Construction of L. interrogans CDS microarray

Annotation of the L. interrogans serovar Lai strain Lai genome identified 4727 CDSs (accession number GB: AE010300 for CI and GB: AE010301 for CII). Among them, very short CDSs (less than 250 bp) and CDSs highly homologous to each other at the nucleotide levels were all excluded and a total of 3,528 annotated CDSs were selected for microarray fabrication. PCR primers were designed using Primer3. All primers were synthesized by Dgbio Co. L. interrogans serovar Lai strain Lai genomic DNA was used as the template for PCR amplification. The thermal cycle parameters were 30 sec denaturation at 94°C, 45 sec annealing at 55°C and 1.5 min elongation at 72°C for 35 cycles. Amplified products were checked on agarose gels to verify their size and quantity, and were scored as successful if a single product of the expected mobility was detected. Amplified products were ranged from 250 to 1200 bp. The final array consisted of 3528 CDSs (74.6% of annotated CDSs). The PCR products were then purified using 96-well Multiscreen PCR plates (Millipore) following the user manual instructions. The purified DNAs were air-dried at 65°C, and were re-suspended in 30 μl of 50% DMSO. Final concentration of the spotting sample is 250 ng/μl.

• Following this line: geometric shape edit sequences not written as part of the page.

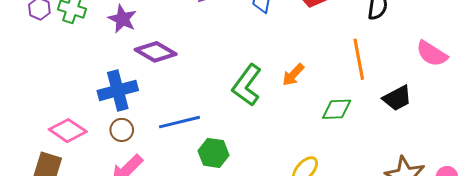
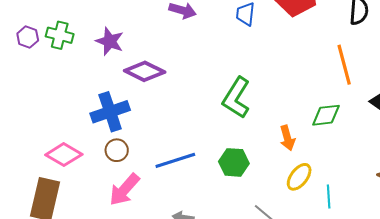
orange arrow: (293, 75) -> (287, 138), moved, turned -55
blue line: (179, 122) -> (175, 160), moved
green hexagon: (214, 153) -> (234, 162), moved

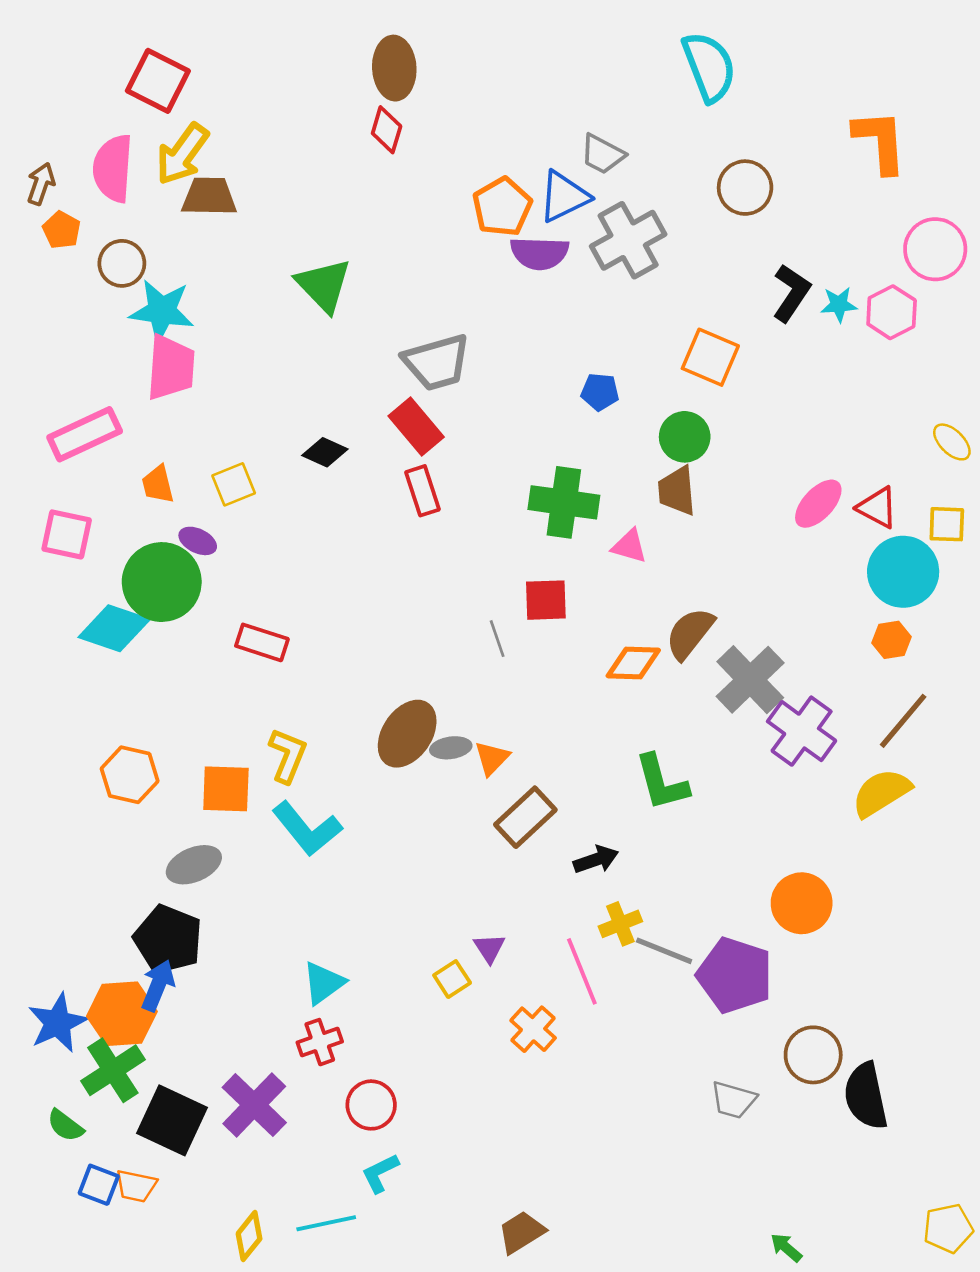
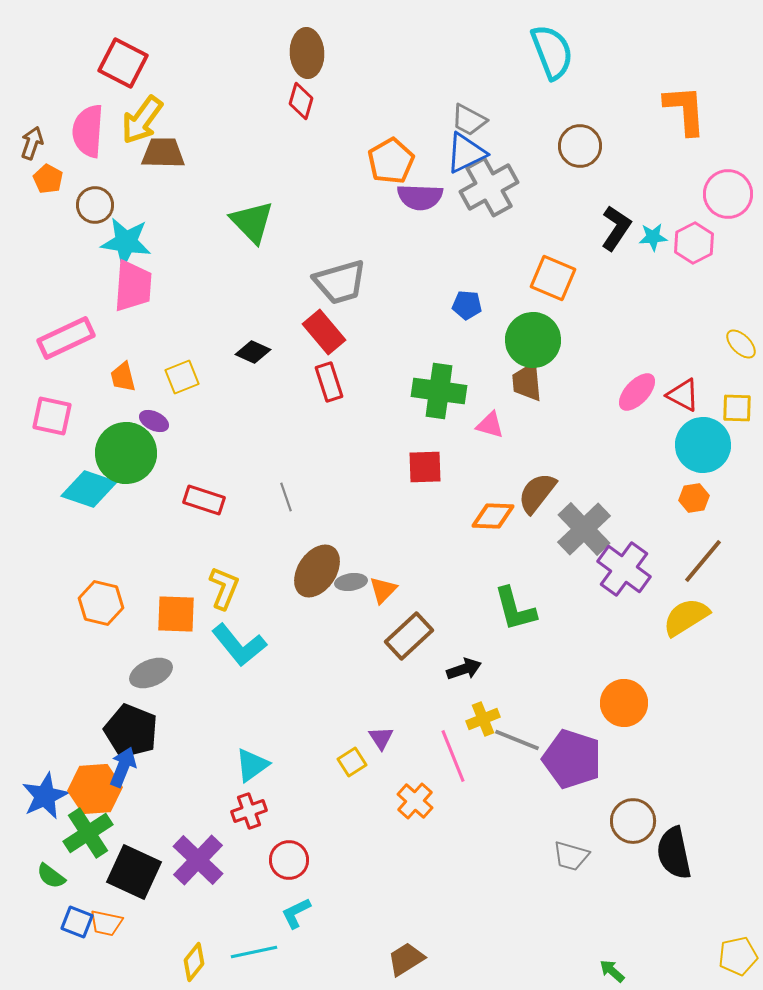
blue triangle: (564, 197) -> (466, 153), moved
green circle: (685, 437) -> (533, 340), size x1.4
gray line: (497, 639) -> (286, 497), moved

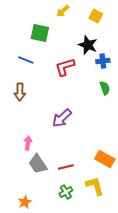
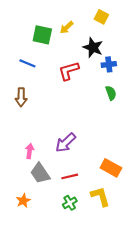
yellow arrow: (63, 11) -> (67, 27), moved
purple arrow: (62, 118) -> (66, 143), moved
orange star: (25, 202) -> (23, 201), moved

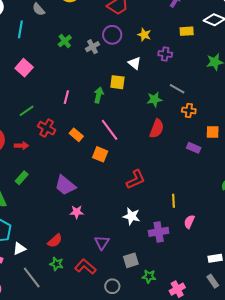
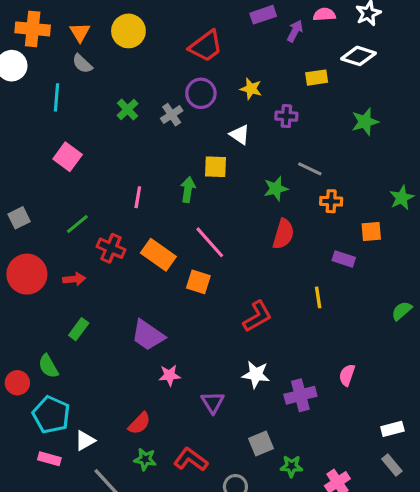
orange rectangle: (76, 135) -> (158, 255), size x1.5
yellow line: (173, 201) -> (318, 297), moved
purple triangle: (102, 243) -> (213, 402), moved

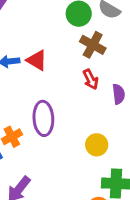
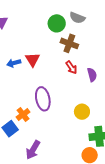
red triangle: (37, 60) -> (33, 60), turned 35

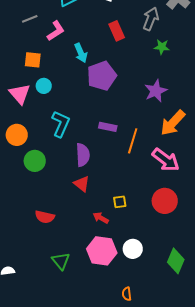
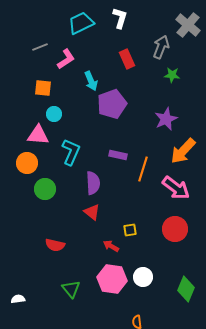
pink triangle: (20, 94) -> (38, 135), moved, turned -45

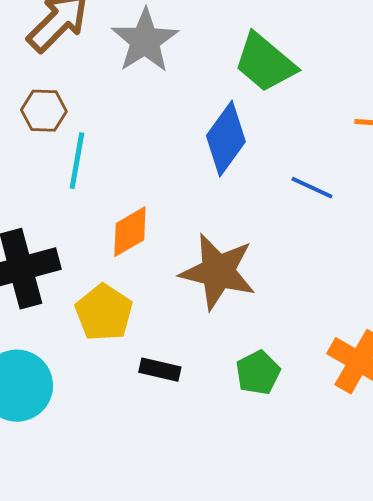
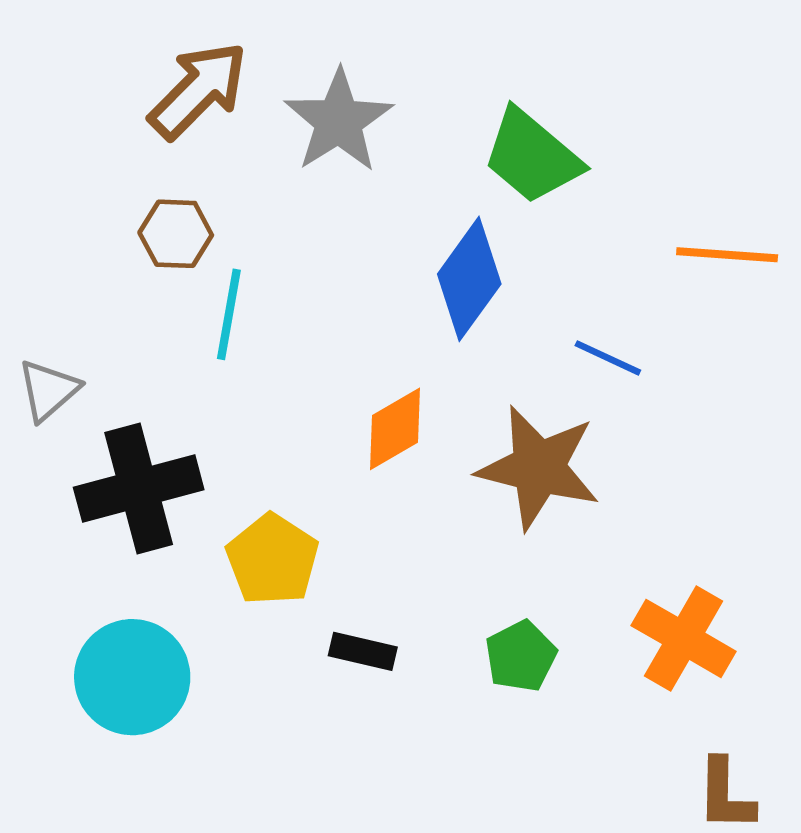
orange diamond: (130, 232) -> (395, 429), moved
brown star: (218, 272) -> (538, 468), moved

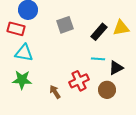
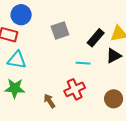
cyan line: (98, 59) -> (83, 63), moved
black triangle: (116, 68) -> (114, 56), moved
brown circle: (107, 90) -> (114, 99), moved

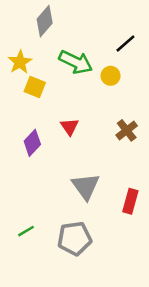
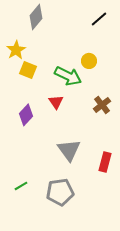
black line: (125, 43) -> (99, 19), moved
green arrow: (76, 62) -> (68, 76), moved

Microarray printing and processing

The PCR products (250 ng/μl) were spotted in triplicate on to glass slides (FullMoon Biosystem) coated with polylysine, following the standard protocol developed by P. Brown, Stanford, CA [65]. The DNA of the human β-actin gene and 50% DMSO were included in the microarray design as internal control elements. The spotter and software used were from GeneMachines (Omnigrid and Gridder 2.0).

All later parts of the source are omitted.